On paper, Star Wolves 3: Civil
War was a great idea. An open world (or space in this matter) RPG/RTS that
allows players to pick missions as they freely choose, join up with different
factions, pilot different ships, and level up in a complex skill tree, but
unfortunately the patience of the gamer will give out quite early on, and
inspires players to stop playing out of plain boredom, or better yet, sheer
The game opens up with a brief
cinematic that shows a convoy of ships getting attacked and separated,
accompanied by horrendous voice acting that sounds like a bunch of angry guys on
teamspeak. Fortunately, this is about the only voice acting presented for a long
duration. Unfortunately, Star Wolves 3 forces the players to read pages upon
pages to read of dialogue text that is neither interesting nor well written.
A lot of the backgrounds, such
as the giant planets, asteroid fields, and star clusters, look magical. The
ships themselves have a decent amount of detail, and I played the game with
settings on high flawlessly. On the other hand though, that means not to expect
too much from this game either. The music is made up of fitting ambient sounds
when flying through space, but switches to cheesy techno or rock music when
battling and sounds terribly out of place.
The gameplay is similar to many
other real-time strategy titles as players control a mothership, guiding it
through space. A map can be brought up to aid the player in navigating the map.
The problem with this formula of an open world system not working here is that
space is huge, and space is barren. Open world games should have an interesting
world that invites the player to explore, but in Star Wolves, it’s mostly empty
with space stations scattered throughout each area, and barely any other ships
flying around. Another major problem is when flying from objective to objective
– it’s as slow as a snail. Luckily the game has a fast mode button that speeds
up the gameplay to x8. The problem is, during my playthrough, I had that turned
on 99 percent of the time. The game would have benefitted from a strict mission
format. Read the dialogue, accept a mission, do said mission, level up, and move
on to the next mission.
Battles are yet another
frustration that could have been thrilling. They play out in a traditional RTS
format. The main problem with using this format is that the ship can be moved on
an X Y Z axis. Many times I clicked because I wanted to move forward, when in
reality it made my ship move backwards because of the inaccurate depth of field,
which, instead, resulted in my ship to get blown to bits.

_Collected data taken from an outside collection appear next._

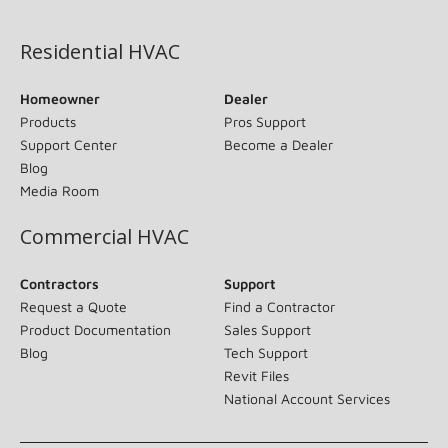
(opens in new window)
Residential HVAC
Homeowner
Dealer
Products
Pros Support
Support Center
Become a Dealer
Blog
Media Room
Commercial HVAC
Contractors
Support
Request a Quote
Find a Contractor
Product Documentation
Sales Support
Blog
Tech Support
Revit Files
National Account Services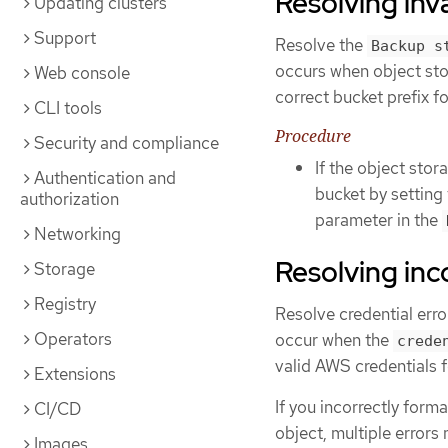
Resolving inv
Updating clusters
Support
Resolve the
Backup s
occurs when object sto
Web console
correct bucket prefix f
CLI tools
Procedure
Security and compliance
If the object stor
Authentication and
bucket by setting
authorization
parameter in the
Networking
Resolving inc
Storage
Registry
Resolve credential err
Operators
occur when the
crede
valid AWS credentials
Extensions
If you incorrectly form
CI/CD
object, multiple errors
Images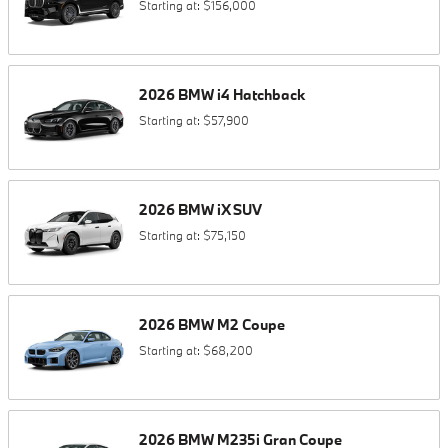
Starting at:
$156,000
2026
BMW
i4
Hatchback
Starting at:
$57,900
2026
BMW
iX
SUV
Starting at:
$75,150
2026
BMW
M2
Coupe
Starting at:
$68,200
2026
BMW
M235i
Gran Coupe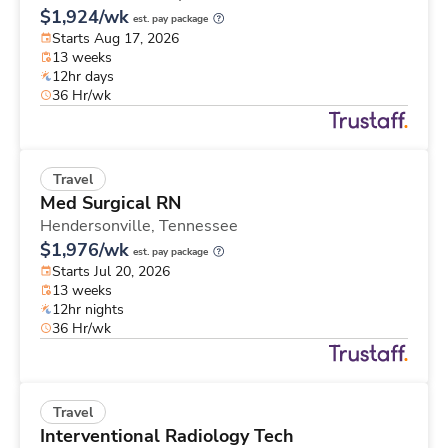
$1,924/wk
est. pay package
Starts Aug 17, 2026
13 weeks
12hr days
36 Hr/wk
Travel
Med Surgical RN
Hendersonville,
Tennessee
$1,976/wk
est. pay package
Starts Jul 20, 2026
13 weeks
12hr nights
36 Hr/wk
Travel
Interventional Radiology Tech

When moving on the Z axis, the
Shift key has to be held down while the mouse selects the altitude but even then
it is just way too confusing. The best way to get a clear view of what is going
on is to zoom out as far as you can, and put the camera in a bird’s eye view.
What’s worse is that enemies usually appear out of nowhere, and by the time the
player realizes this, their ship is destroyed. The games leveling up system is
fairly deep, mainly due to its complex skill tree, but I failed to notice the
improvements with a lot of the upgrades.
Star Wolves 3 could have
potentially been a good game, but its cons much outweigh its pros, and ends up
being a boring trek through open space.
The game is boring and its
story isn’t gratifying.
The background planets, stars
and galaxies look great, and the ships have a fair amount of detail on them.
The ambient music was fitting,
but the battle music felt completely out of place. The voice acting, though
brief, was terrible.
The idea of an open world space
game was great; it’ too bad it wasn’t executed well at all.
Star Wolves 3 was a rather big
disappointment that left me wishing for improvements.